For the last century or so the main educators and culture setters of our church, i.e. “Ministers of the Word” have been trained in a biblical theological methodology we call the historical critical method which in turn has drip fed  our people through the weekly sermon and is the foundation of our shared theological culture. One of the essential characteristics of the historical-critical method is its use of doubt as a methodological tool. Expressed simply we have examined scripture through the lens of unflinching doubt. For example; did Jesus say such and such or was that the voice of the early church? Was there ever a Davidic kingdom or was that a mythologising reading of an ideal Kingdom? Can we possibly accept Matthews’s view of a virgin birth? These are all interesting questions but when you use doubt as a methodological tool it leaves a distinctive mark on your theological discourse and culture.

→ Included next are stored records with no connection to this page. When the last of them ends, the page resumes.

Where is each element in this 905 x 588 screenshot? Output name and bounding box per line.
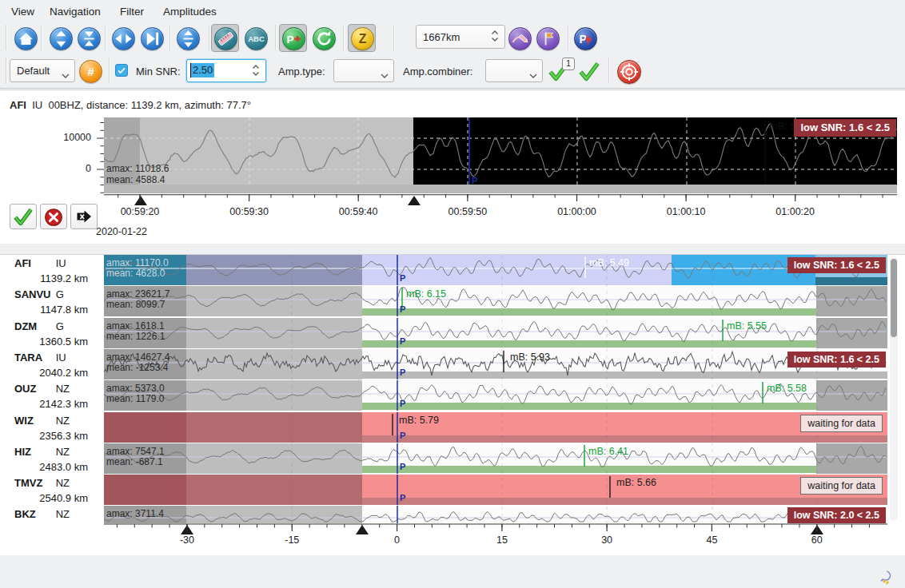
- distance-spinbox[interactable]: 1667km: [416, 25, 505, 49]
- row-region: [186, 255, 362, 285]
- header-detail: IU 00BHZ, distance: 1139.2 km, azimuth: …: [26, 99, 251, 111]
- svg-text:Z: Z: [359, 32, 367, 46]
- station-distance: 1360.5 km: [14, 336, 88, 348]
- network-code: NZ: [56, 477, 70, 489]
- station-name: WIZ: [14, 415, 53, 427]
- min-snr-value: 2.50: [190, 63, 214, 77]
- trace-row-TMVZ[interactable]: [104, 475, 887, 505]
- row-region: [104, 412, 186, 443]
- profile-combo[interactable]: Default: [10, 59, 75, 82]
- min-snr-checkbox[interactable]: [115, 64, 128, 77]
- fit-vertical-icon[interactable]: [78, 27, 101, 50]
- station-distance: 2356.3 km: [14, 430, 88, 442]
- trace-row-BKZ[interactable]: [104, 506, 887, 523]
- trace-row-DZM[interactable]: [104, 318, 887, 348]
- go-to-end-icon[interactable]: [141, 27, 164, 50]
- amp-combiner-label: Amp.combiner:: [403, 66, 472, 77]
- draw-pick-icon[interactable]: [508, 27, 532, 50]
- station-item-OUZ[interactable]: OUZ NZ: [14, 383, 70, 395]
- relative-time-tick-label: 0: [373, 534, 421, 546]
- station-distance: 2040.2 km: [14, 367, 88, 379]
- zoom-mean-label: mean: 4588.4: [106, 175, 165, 185]
- row-region: [104, 286, 186, 316]
- reject-button[interactable]: [40, 204, 67, 229]
- station-distance: 2142.3 km: [14, 398, 88, 410]
- spinner-arrows-icon[interactable]: [491, 29, 499, 46]
- trace-row-SANVU[interactable]: [104, 286, 887, 316]
- station-name: DZM: [14, 320, 53, 332]
- scrollbar-thumb[interactable]: [891, 259, 897, 337]
- station-item-TMVZ[interactable]: TMVZ NZ: [14, 477, 70, 489]
- trace-row-AFI[interactable]: [104, 255, 887, 285]
- filter-number-icon[interactable]: #: [79, 60, 102, 83]
- measure-ruler-button[interactable]: [211, 24, 239, 52]
- component-z-button[interactable]: Z: [348, 24, 376, 52]
- station-item-TARA[interactable]: TARA IU: [14, 352, 66, 364]
- menu-bar: View Navigation Filter Amplitudes: [0, 0, 905, 23]
- station-item-HIZ[interactable]: HIZ NZ: [14, 446, 70, 458]
- zoom-vertical-icon[interactable]: [50, 27, 73, 50]
- amp-combiner-combo[interactable]: [485, 59, 543, 82]
- trace-row-HIZ[interactable]: [104, 443, 887, 474]
- station-item-DZM[interactable]: DZM G: [14, 320, 64, 332]
- relative-time-tick-label: -15: [268, 534, 316, 546]
- menu-view[interactable]: View: [6, 3, 39, 20]
- chevron-down-icon: [529, 69, 537, 81]
- relative-time-tick-label: 15: [478, 534, 526, 546]
- relative-time-tick-label: 30: [583, 534, 631, 546]
- pick-p-icon: P: [282, 27, 305, 50]
- network-code: NZ: [56, 446, 70, 458]
- target-icon[interactable]: [617, 60, 641, 84]
- row-region: [816, 286, 887, 316]
- y-axis-tick-10000: 10000: [48, 132, 91, 143]
- trace-rows-area: [104, 255, 887, 523]
- overview-icon[interactable]: [14, 27, 38, 50]
- pick-p-button[interactable]: P: [279, 24, 307, 52]
- station-labels-icon[interactable]: ABC: [245, 27, 268, 50]
- trace-row-WIZ[interactable]: [104, 412, 887, 443]
- station-item-BKZ[interactable]: BKZ NZ: [14, 508, 70, 520]
- apply-one-button[interactable]: 1: [547, 61, 572, 83]
- measure-ruler-icon: [214, 27, 237, 50]
- svg-text:#: #: [87, 66, 94, 78]
- network-code: NZ: [56, 383, 70, 395]
- row-region: [362, 506, 887, 523]
- amplitude-picker-window: View Navigation Filter Amplitudes ABC P …: [0, 0, 905, 588]
- chevron-down-icon: [62, 69, 70, 81]
- station-name: SANVU: [14, 288, 53, 300]
- row-region: [104, 349, 186, 379]
- min-snr-spinbox[interactable]: 2.50: [186, 59, 266, 82]
- confirm-button[interactable]: [10, 204, 37, 229]
- row-region: [672, 255, 815, 285]
- reset-amplitude-zoom-icon[interactable]: [177, 27, 200, 50]
- p-waveform-icon[interactable]: P: [574, 27, 597, 50]
- time-tick-label: 01:00:00: [545, 206, 609, 217]
- row-region: [362, 371, 887, 379]
- station-item-SANVU[interactable]: SANVU G: [14, 288, 64, 300]
- apply-all-button[interactable]: [577, 61, 603, 83]
- station-item-AFI[interactable]: AFI IU: [14, 257, 66, 269]
- row-region: [104, 475, 186, 505]
- amp-type-combo[interactable]: [333, 59, 394, 82]
- station-name: OUZ: [14, 383, 53, 395]
- relative-time-tick-label: 60: [793, 534, 841, 546]
- chevron-down-icon: [381, 69, 389, 81]
- station-name: AFI: [14, 257, 53, 269]
- menu-navigation[interactable]: Navigation: [45, 3, 106, 20]
- zoom-amax-label: amax: 11018.6: [106, 164, 169, 174]
- row-region: [104, 506, 186, 523]
- row-region: [186, 412, 362, 443]
- flag-pick-icon[interactable]: [536, 27, 560, 50]
- zoom-horizontal-icon[interactable]: [112, 27, 135, 50]
- svg-text:P: P: [286, 34, 293, 46]
- spinner-arrows-icon[interactable]: [252, 63, 260, 80]
- skip-trace-button[interactable]: [70, 204, 98, 229]
- recompute-icon[interactable]: [313, 27, 336, 50]
- trace-row-TARA[interactable]: [104, 349, 887, 379]
- trace-row-OUZ[interactable]: [104, 380, 887, 411]
- time-tick-label: 00:59:30: [217, 206, 281, 217]
- menu-amplitudes[interactable]: Amplitudes: [158, 3, 221, 20]
- station-name: TMVZ: [14, 477, 53, 489]
- station-item-WIZ[interactable]: WIZ NZ: [14, 415, 70, 427]
- menu-filter[interactable]: Filter: [115, 3, 149, 20]
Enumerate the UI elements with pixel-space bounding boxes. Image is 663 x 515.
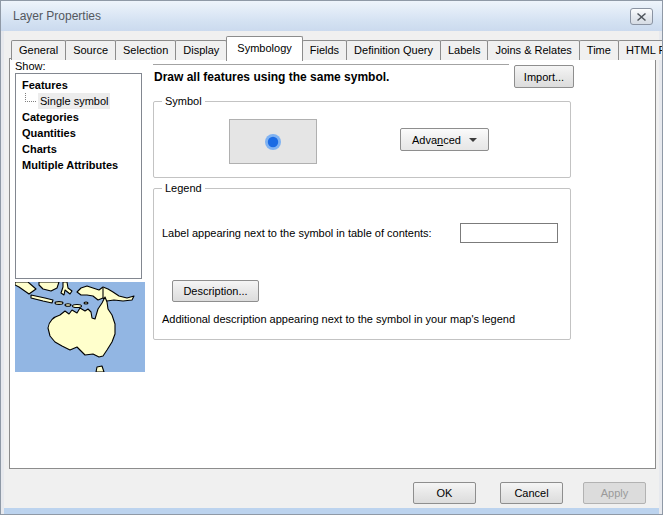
- header-divider: [153, 64, 509, 65]
- tab-source[interactable]: Source: [65, 40, 116, 60]
- cancel-button[interactable]: Cancel: [500, 482, 563, 504]
- show-item-multiple-attributes[interactable]: Multiple Attributes: [16, 157, 141, 173]
- ok-button[interactable]: OK: [413, 482, 476, 504]
- show-item-features[interactable]: Features: [16, 77, 141, 93]
- show-item-charts[interactable]: Charts: [16, 141, 141, 157]
- titlebar[interactable]: Layer Properties: [1, 1, 662, 31]
- point-symbol-icon: [264, 133, 282, 151]
- legend-label-input[interactable]: [460, 223, 558, 243]
- close-icon: [637, 13, 646, 21]
- additional-description-text: Additional description appearing next to…: [162, 313, 515, 325]
- tab-joins-relates[interactable]: Joins & Relates: [487, 40, 579, 60]
- tab-strip: General Source Selection Display Symbolo…: [11, 36, 663, 60]
- tab-html-popup[interactable]: HTML Popup: [618, 40, 663, 60]
- dropdown-arrow-icon: [469, 138, 477, 142]
- tab-selection[interactable]: Selection: [115, 40, 176, 60]
- show-label: Show:: [15, 60, 46, 72]
- close-button[interactable]: [630, 8, 653, 25]
- apply-button[interactable]: Apply: [583, 482, 646, 504]
- tab-general[interactable]: General: [11, 40, 66, 60]
- layer-properties-dialog: Layer Properties General Source Selectio…: [0, 0, 663, 515]
- show-item-single-symbol[interactable]: Single symbol: [16, 93, 141, 109]
- symbol-group-title: Symbol: [162, 95, 205, 107]
- tab-symbology[interactable]: Symbology: [226, 36, 302, 61]
- legend-groupbox: Legend Label appearing next to the symbo…: [153, 188, 571, 340]
- tab-display[interactable]: Display: [175, 40, 227, 60]
- legend-label-text: Label appearing next to the symbol in ta…: [162, 227, 432, 239]
- window-title: Layer Properties: [13, 9, 101, 23]
- tab-fields[interactable]: Fields: [302, 40, 347, 60]
- import-button[interactable]: Import...: [514, 65, 574, 88]
- legend-group-title: Legend: [162, 182, 205, 194]
- symbol-groupbox: Symbol Advanced: [153, 101, 571, 178]
- tab-time[interactable]: Time: [579, 40, 619, 60]
- description-button[interactable]: Description...: [172, 280, 259, 302]
- tab-definition-query[interactable]: Definition Query: [346, 40, 441, 60]
- map-preview: [15, 282, 145, 372]
- symbol-preview-button[interactable]: [229, 119, 317, 164]
- show-item-quantities[interactable]: Quantities: [16, 125, 141, 141]
- advanced-dropdown-button[interactable]: Advanced: [400, 128, 489, 151]
- renderer-description: Draw all features using the same symbol.: [154, 70, 389, 84]
- tree-connector-icon: [25, 93, 36, 102]
- advanced-label: Advanced: [412, 134, 461, 146]
- show-listbox[interactable]: Features Single symbol Categories Quanti…: [15, 73, 142, 279]
- tab-labels[interactable]: Labels: [440, 40, 488, 60]
- show-item-categories[interactable]: Categories: [16, 109, 141, 125]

As a result of generations of theological educators telling people they are not sure about a whole lot of things in the scriptural record, it is always going to be difficult to convince UC people to do something like evangelism that already feels difficult and even a little wrong and then you add a sense that our foundations are a little uncertain, then you end up with a whole lot of disincentive to do anything brave like sharing your faith.     

For the last 25 years I have served in the congregations of Turramurra and Pittwater, two congregations who have actively and successfully encouraged personal faith sharing as well as programmed evangelism such as Alpha and MOPS. One of the reasons why these two churches have been able to find some traction with evangelism is in no small part due to the different nature of their theological culture which has given people a greater sense of confidence in the foundations of the gospel and that we have something worth sharing.   

Moving forward

a. Congregations engaging in honest conversations about the trustworthiness and importance of the gospel message

b. Preachers and teachers getting together and discussing ways of building people’s confidence in the gospel 

c. Exposing people to courses like Alpha and NUA (Irish Scripture Union course) that present a clear and memorable enunciation of the gospel

Finally, culture change is always difficult because culture is powerful, and it eats our best strategies for breakfast. I have observed that those who have been effective in changing and re-creating church cultures, people like John Bell (Iona), Nicky Gumbel (Holy Trinity Brompton), Craig Groeschel (Life Church), Andy Stanley (Northpoint Community Church), Tim Keller (Redeemer Presbyterian), and Erwin McManus (Mosaic) are all people who do four things very well:

1. They empathise with people and help them feel understood

2. They develop coherent and compelling rationales for why we cannot keep on doing what we are doing

3. They cast coherent and compelling visions for what the new community looks like and why it’s worth risking everything.

4. They do all this within a biblical/theological framework that helps the community plot its life in vital connection with the big picture life of God and God’s Kingdom.

Steve Everist is a Minister of the Word at Pittwater Uniting Church, Sydney.